§ **Extracted records**:
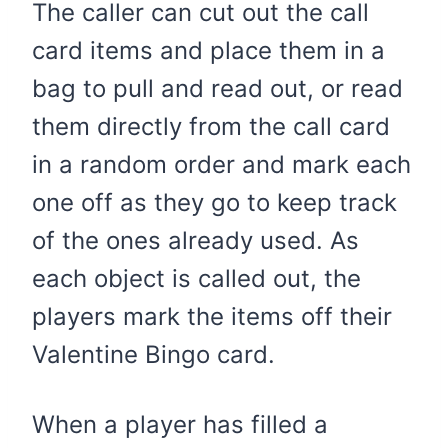
The caller can cut out the call
card items and place them in a
bag to pull and read out, or read
them directly from the call card
in a random order and mark each
one off as they go to keep track
of the ones already used. As
each object is called out, the
players mark the items off their
Valentine Bingo card.
When a player has filled a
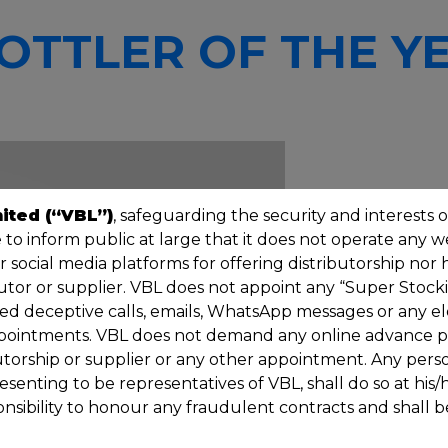
OTTLER OF THE YE
ited (“VBL”)
, safeguarding the security and interests o
to inform public at large that it does not operate any 
social media platforms for offering distributorship nor 
tor or supplier. VBL does not appoint any “Super Stockis
zed deceptive calls, emails, WhatsApp messages or any el
pointments. VBL does not demand any online advance p
butorship or supplier or any other appointment. Any pers
enting to be representatives of VBL, shall do so at his
onsibility to honour any fraudulent contracts and shall be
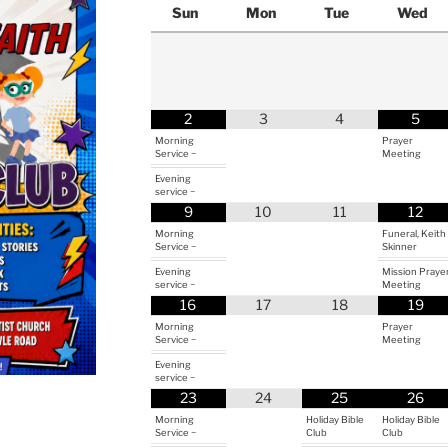
Sun
Mon
Tue
Wed
2
3
4
5
Morning
Prayer
Service ~
Meeting
Evening
service ~
9
10
11
12
Morning
Funeral, Keith
Service ~
Skinner
Evening
Mission Praye
service ~
Meeting
16
17
18
19
Morning
Prayer
Service ~
Meeting
Evening
service ~
23
24
25
26
Morning
Holiday Bible
Holiday Bible
Service ~
Club
Club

§ **WHAT YOU SHOULD DO**: Without the pictures, give all the records above again exactly.

§ **OUTPUT OF THE TASK**:
The caller can cut out the call
card items and place them in a
bag to pull and read out, or read
them directly from the call card
in a random order and mark each
one off as they go to keep track
of the ones already used. As
each object is called out, the
players mark the items off their
Valentine Bingo card.
When a player has filled a
OTTLER OF THE YE
ited (“VBL”)
, safeguarding the security and interests o
to inform public at large that it does not operate any 
social media platforms for offering distributorship nor 
tor or supplier. VBL does not appoint any “Super Stockis
zed deceptive calls, emails, WhatsApp messages or any el
pointments. VBL does not demand any online advance p
butorship or supplier or any other appointment. Any pers
enting to be representatives of VBL, shall do so at his
onsibility to honour any fraudulent contracts and shall be
Sun
Mon
Tue
Wed
2
3
4
5
Morning
Prayer
Service ~
Meeting
Evening
service ~
9
10
11
12
Morning
Funeral, Keith
Service ~
Skinner
Evening
Mission Praye
service ~
Meeting
16
17
18
19
Morning
Prayer
Service ~
Meeting
Evening
service ~
23
24
25
26
Morning
Holiday Bible
Holiday Bible
Service ~
Club
Club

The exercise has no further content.